# gaggia baby pressurised basket



## bono141 (Mar 1, 2011)

My new baby gaggia class came with the pressurised filter basket - I dont mind this but i can't work out if i need to tamp the coffee or not. I'm only a newbie home barista in training and i want to get the best from my machine. Any advice/tips would be appreciated. thanks in advance.


----------



## lookseehear (Jul 16, 2010)

I believe that if you use a normal espresso grind and tamp with a pressurised basket you are likely to choke it. Most of us would advise picking up a non pressurised basket (I think happy donkey do them) as soon as you can.

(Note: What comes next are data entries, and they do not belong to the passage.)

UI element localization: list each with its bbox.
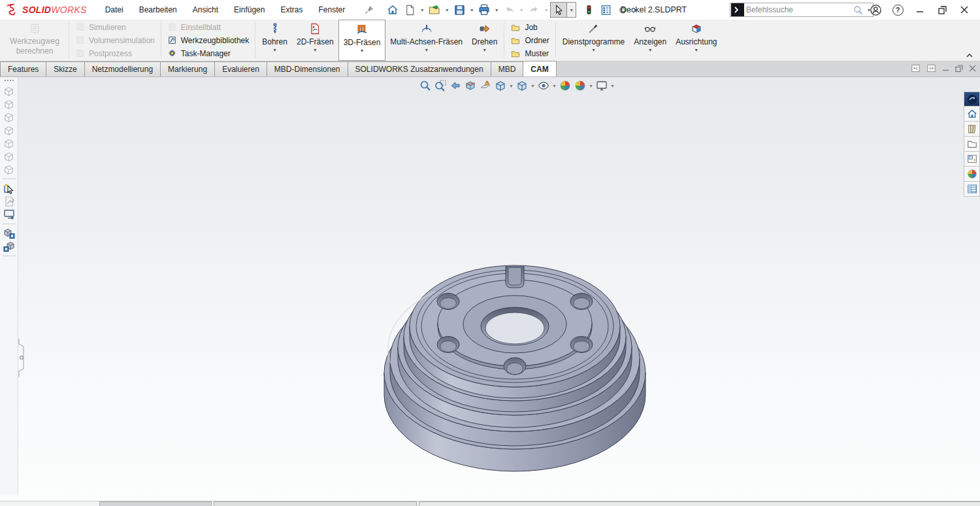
- menu-extras[interactable]: Extras: [274, 3, 309, 17]
- tab-mbd-dimensionen[interactable]: MBD-Dimensionen: [267, 61, 348, 76]
- task-manager-button[interactable]: Task-Manager: [167, 48, 250, 59]
- edit-appearance-icon[interactable]: [558, 78, 572, 93]
- home-button[interactable]: [384, 2, 401, 18]
- redo-button[interactable]: [525, 2, 542, 18]
- menu-einfuegen[interactable]: Einfügen: [227, 3, 271, 17]
- print-dropdown[interactable]: ▾: [493, 2, 500, 18]
- mill-3d-button[interactable]: 3D-Fräsen ▾: [338, 20, 386, 61]
- motionstudy-tab-partial[interactable]: [419, 501, 980, 506]
- previous-view-icon[interactable]: [448, 78, 463, 93]
- show-right-pane-icon[interactable]: [926, 63, 936, 73]
- undo-dropdown[interactable]: ▾: [517, 2, 525, 18]
- save-dropdown[interactable]: ▾: [468, 2, 476, 18]
- view-settings-icon[interactable]: [595, 78, 609, 93]
- machine-setup-button[interactable]: [1, 208, 17, 221]
- view-right-button[interactable]: [1, 124, 17, 137]
- job-button[interactable]: Job: [510, 22, 549, 33]
- folder-button[interactable]: Ordner: [510, 35, 549, 46]
- tab-netzmodellierung[interactable]: Netzmodellierung: [84, 61, 161, 76]
- file-properties-button[interactable]: [597, 2, 614, 18]
- view-front-button[interactable]: [1, 84, 17, 97]
- doc-restore-button[interactable]: [955, 65, 963, 73]
- undo-button[interactable]: [500, 2, 517, 18]
- view-orientation-icon[interactable]: [493, 78, 508, 93]
- help-icon[interactable]: ?: [889, 1, 907, 19]
- setup-sheet-button[interactable]: Einstellblatt: [167, 22, 250, 33]
- mill-2d-button[interactable]: 2D-Fräsen ▾: [292, 20, 338, 61]
- restore-button[interactable]: [933, 1, 951, 19]
- mill-3d-dropdown[interactable]: ▾: [361, 48, 363, 54]
- apply-scene-icon[interactable]: [573, 78, 587, 93]
- zoom-to-area-icon[interactable]: [433, 78, 448, 93]
- view-top-button[interactable]: [1, 137, 17, 150]
- model-tab-partial[interactable]: [99, 501, 212, 506]
- view-bottom-button[interactable]: [1, 150, 17, 163]
- apply-scene-dropdown[interactable]: ▾: [588, 83, 594, 89]
- view-settings-dropdown[interactable]: ▾: [610, 83, 615, 89]
- open-button[interactable]: [426, 2, 443, 18]
- display-style-dropdown[interactable]: ▾: [530, 83, 536, 89]
- model-deckel-2[interactable]: [370, 239, 664, 482]
- display-button[interactable]: Anzeigen ▾: [629, 20, 671, 61]
- pin-menu-icon[interactable]: [361, 2, 378, 18]
- drill-dropdown[interactable]: ▾: [274, 48, 276, 53]
- print-button[interactable]: [476, 2, 493, 18]
- hide-show-items-icon[interactable]: [536, 78, 551, 93]
- turn-dropdown[interactable]: ▾: [483, 48, 486, 53]
- mill-2d-dropdown[interactable]: ▾: [314, 48, 316, 53]
- volume-simulation-button[interactable]: Volumensimulation: [75, 35, 155, 46]
- pattern-button[interactable]: Muster: [510, 48, 549, 59]
- edit-tool-button[interactable]: [1, 195, 17, 208]
- tool-library-button[interactable]: Werkzeugbibliothek: [167, 35, 250, 46]
- custom-properties-tab[interactable]: [964, 182, 980, 197]
- rebuild-button[interactable]: [580, 2, 597, 18]
- orientation-dropdown[interactable]: ▾: [695, 48, 698, 53]
- extract-features-button[interactable]: [1, 227, 17, 240]
- viewport-3d[interactable]: ▾ ▾ ▾ ▾ ▾: [18, 77, 980, 496]
- appearances-scenes-tab[interactable]: [964, 167, 980, 182]
- extract-operations-button[interactable]: [1, 240, 17, 253]
- select-tool-button[interactable]: [550, 2, 567, 18]
- view-palette-tab[interactable]: [964, 152, 980, 167]
- tab-zusatzanwendungen[interactable]: SOLIDWORKS Zusatzanwendungen: [348, 61, 491, 76]
- tab-cam[interactable]: CAM: [523, 61, 556, 76]
- multi-axis-mill-button[interactable]: Multi-Achsen-Fräsen ▾: [385, 20, 467, 61]
- file-explorer-tab[interactable]: [964, 137, 980, 152]
- edit-feature-button[interactable]: [1, 182, 17, 195]
- tab-evaluieren[interactable]: Evaluieren: [214, 61, 267, 76]
- orientation-button[interactable]: Ausrichtung ▾: [671, 20, 721, 61]
- drill-button[interactable]: Bohren ▾: [257, 20, 292, 61]
- tab-markierung[interactable]: Markierung: [160, 61, 215, 76]
- views-tab-partial[interactable]: [214, 501, 417, 506]
- turn-button[interactable]: Drehen ▾: [467, 20, 502, 61]
- display-dropdown[interactable]: ▾: [649, 48, 651, 53]
- menu-ansicht[interactable]: Ansicht: [186, 3, 225, 17]
- doc-close-button[interactable]: [969, 65, 976, 72]
- view-isometric-button[interactable]: [1, 163, 17, 176]
- doc-minimize-button[interactable]: [942, 65, 949, 72]
- new-document-dropdown[interactable]: ▾: [418, 2, 426, 18]
- ribbon-collapse-chevron[interactable]: [964, 52, 975, 59]
- view-orientation-dropdown[interactable]: ▾: [508, 83, 514, 89]
- menu-fenster[interactable]: Fenster: [312, 3, 351, 17]
- multi-axis-mill-dropdown[interactable]: ▾: [425, 48, 428, 53]
- compute-toolpath-button[interactable]: Werkzeugweg berechnen: [3, 20, 67, 61]
- utilities-dropdown[interactable]: ▾: [592, 48, 595, 53]
- close-button[interactable]: [955, 1, 973, 19]
- new-document-button[interactable]: [401, 2, 418, 18]
- simulate-button[interactable]: Simulieren: [75, 22, 155, 33]
- open-dropdown[interactable]: ▾: [443, 2, 451, 18]
- postprocess-button[interactable]: Postprozess: [75, 48, 155, 59]
- solidworks-resources-tab[interactable]: [964, 92, 980, 107]
- tab-skizze[interactable]: Skizze: [46, 61, 84, 76]
- toolbar-grip[interactable]: [4, 79, 14, 82]
- menu-datei[interactable]: Datei: [99, 3, 130, 17]
- view-back-button[interactable]: [1, 97, 17, 110]
- hide-show-items-dropdown[interactable]: ▾: [551, 83, 557, 89]
- section-view-icon[interactable]: [463, 78, 478, 93]
- search-icon[interactable]: [851, 2, 865, 18]
- search-input[interactable]: [746, 5, 851, 14]
- utilities-button[interactable]: Dienstprogramme ▾: [558, 20, 629, 61]
- tab-mbd[interactable]: MBD: [491, 61, 524, 76]
- select-tool-dropdown[interactable]: ▾: [567, 2, 576, 18]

Edit: I think this is the one you need!


----------



## Glenn (Jun 14, 2008)

You can tamp in the meantime but will need to grind coarser than you normally would

Good to get into the habit early

The non-pressurised baskets are recommended if you want real control


----------



## PaulN (Mar 10, 2011)

My classic had this basket, it's useable but really made life harder than it needed to be with getting the grind right. You find too course and the machine spits coffee everywhere.

Get a normal basket like above from happy donkey. Best £5 ish you will spend

Cheers

PaulN


----------



## bono141 (Mar 1, 2011)

Thanks for the replys guys. Looks like I'll be parting with some dough and getting a normal basket!


----------